Erik Satie in Dessins by Jean Cocteau, 1924, Bauman Rare Books.

Despite this playful caveat, Dessins contains gorgeous drawings of many artistic figures including a bespectacled Satie and Léon Bakst, the set and costume designer of many important Diaghilev ballets, such as Le Spectre de la rose (1911) and Daphnis et Chloé (1912). Cocteau’s spare, loose-lined portraits evoke the style of the colored religious murals he completed later in life for his chapel in Milly-la-Forêt as well as for the church of Notre Dame de France in Covent Garden, London. Among the most amusing drawings in the book is a chaotic backstage scene featuring a pampered dancer (Nijinsky) being fanned with a towel and spied upon by Diaghilev through his famous monocle.

Illustration from Dessins by Jean Cocteau, 1924.

If Cocteau himself was recalled from the netherworld this weekend, he might be thrilled to see a handsome, green-bound first edition of Gluck’s opera score for Orphée et Euridice at the stand of the Parisian book dealer Librarie Lardanchet a few steps away. In 1774, the Bavarian-born composer was invited to Paris by his former student, Marie Antoinette, who ascended to the French throne later that year. In her honor, he reworked (and renamed) his 1762 opera Orfeo ed Euridice, which had premiered at the court of her mother, Empress Maria Theresa, in Vienna. The new version, sung in French instead of Italian, now contained the haunting—and deceptively simple—flute solo “Minuet and Dance of the Blessed Spirits,” which has become a staple of flute repertoire. One of the most recognizable passages from the opera to modern listeners, the solo can be heard throughout countless Orpheus-themed works, including Cocteau’s supernatural film Orphée (1950), in which it plays repeatedly from a radio operated by the character Death.

First edition Orphée et Euridice by Gluck, 1774, Librarie Lardanchet.

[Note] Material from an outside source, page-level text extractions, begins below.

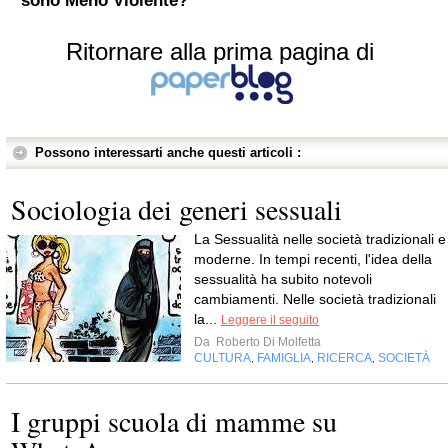
sono Meno Violente?
Ritornare alla prima pagina di
Possono interessarti anche questi articoli :
Sociologia dei generi sessuali
La Sessualità nelle società tradizionali e
moderne. In tempi recenti, l'idea della
sessualità ha subito notevoli
cambiamenti. Nelle società tradizionali
la...
Leggere il seguito
Da
Roberto Di Molfetta
CULTURA
FAMIGLIA
RICERCA
SOCIETÀ
,
,
,
I gruppi scuola di mamme su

There are not exclusively books on display. Also sprinkled throughout the stands are letters, maps, prints, and other, less easily categorized historical artifacts, such as a passport of John Ruskin from 1872 and an enormous thirteenth-century charter, royal seal still attached, of the Holy Roman Emperor Frederick II (both Antiquariat Inlibris, Vienna). James Cummins Booksellers, also based in New York, are selling a never-before-seen 1958 photograph of Ted Hughes and Sylvia Plath in seeming good spirits after moving to Boston. On the back of the photograph is a handwritten note by Plath to her parents, wishing them a happy New Year. Elsewhere, The Colossus and Other Poems (1960) her first volume of poetry, and the only book published under her name in her lifetime, is for sale (Bas Books, London) alongside a first-edition Bell Jar (1963).

A Book of Rhymes by Charlotte Brontë, 1829, James Cummins Booksellers.

Of course, most people at the James Cummins stand crowded around another object sitting its own, heavily guarded case: a tiny handwritten manuscript created by a thirteen-year-old Charlotte Brontë in December 1829. By then she had already experienced the deaths of her sisters Maria and Elizabeth, and had begun writing poetry and stories set in the fictional world of Gondal together with her siblings Anne, Emily, and Branwell, who had been pulled from disease-ridden schools to live at home. Open to the first page and titled “A Book of Ryhmes [sic] by Chrlotte Bronte [sic], Sold by Nobody, and Printed by Herself,” the manuscript contains unpublished verses written in a miniature script that the Brontë siblings may have created by writing beneath a magnifying glass. Yesterday it was sold to an unknown buyer. Will it disappear forever, be donated to an American museum, or find its way back to the Brontë family parsonage, now a museum in Haworth? See it for yourself: the fair remains open through Sunday.